## What this task involves
For the records that follow, please set down exactly the lines between the one holding "Гемостатики" and the one holding "Сдуватель/Увлажнитель", inclusive, and only those.
─── Given information ───
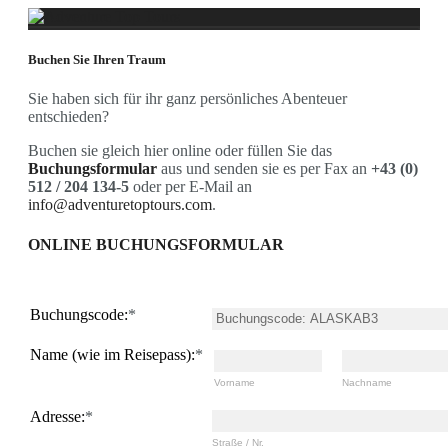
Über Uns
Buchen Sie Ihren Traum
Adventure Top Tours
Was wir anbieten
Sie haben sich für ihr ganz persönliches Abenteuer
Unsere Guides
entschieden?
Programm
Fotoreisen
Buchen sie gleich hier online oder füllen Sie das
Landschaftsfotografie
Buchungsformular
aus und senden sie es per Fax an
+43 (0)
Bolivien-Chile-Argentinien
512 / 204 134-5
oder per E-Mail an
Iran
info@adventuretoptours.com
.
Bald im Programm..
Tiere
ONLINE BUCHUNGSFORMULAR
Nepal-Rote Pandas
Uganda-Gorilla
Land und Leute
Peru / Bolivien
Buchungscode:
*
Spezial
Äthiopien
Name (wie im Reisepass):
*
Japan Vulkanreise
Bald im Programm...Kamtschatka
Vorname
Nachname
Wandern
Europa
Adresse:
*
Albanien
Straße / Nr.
───
─── Given information ───
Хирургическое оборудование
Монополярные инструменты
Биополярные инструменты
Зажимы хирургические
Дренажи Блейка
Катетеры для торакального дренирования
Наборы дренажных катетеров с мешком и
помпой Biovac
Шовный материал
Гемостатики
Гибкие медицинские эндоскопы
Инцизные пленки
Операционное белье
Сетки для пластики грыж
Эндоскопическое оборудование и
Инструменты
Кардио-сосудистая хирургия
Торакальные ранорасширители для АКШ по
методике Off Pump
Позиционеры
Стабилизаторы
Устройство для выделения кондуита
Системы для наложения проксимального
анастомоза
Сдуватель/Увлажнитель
───
─── Given information ───
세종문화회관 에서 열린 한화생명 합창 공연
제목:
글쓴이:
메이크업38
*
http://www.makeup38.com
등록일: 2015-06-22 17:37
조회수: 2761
───
## Written solution
Гемостатики
Гибкие медицинские эндоскопы
Инцизные пленки
Операционное белье
Сетки для пластики грыж
Эндоскопическое оборудование и
Инструменты
Кардио-сосудистая хирургия
Торакальные ранорасширители для АКШ по
методике Off Pump
Позиционеры
Стабилизаторы
Устройство для выделения кондуита
Системы для наложения проксимального
анастомоза
Сдуватель/Увлажнитель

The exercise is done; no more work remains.